### Exercise prompt
Look through the records below and collect all lines that hold the string "Designer".

### Stored data entries

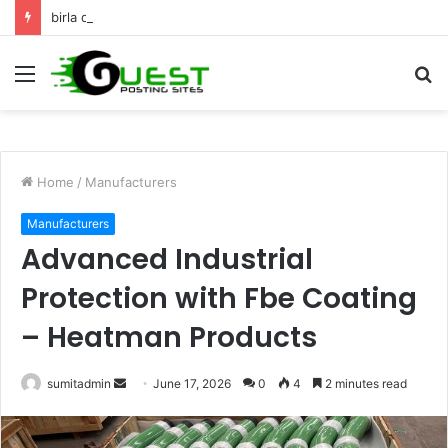
birla dharamshala ayodhya rooms Complete Accommodation Stay Guide
Menu
S
fo
Home
/
Manufacturers
Manufacturers
Advanced Industrial
Protection with Fbe Coating
– Heatman Products
Send
sumitadmin
June 17, 2026
0
4
2 minutes read
an
email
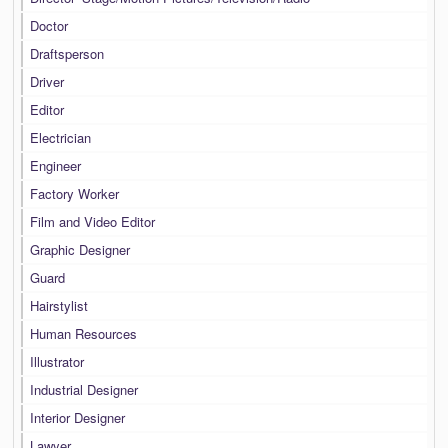
Doctor
Draftsperson
Driver
Editor
Electrician
Engineer
Factory Worker
Film and Video Editor
Graphic Designer
Guard
Hairstylist
Human Resources
Illustrator
Industrial Designer
Interior Designer
Lawyer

### Exercise result
Graphic Designer
Industrial Designer
Interior Designer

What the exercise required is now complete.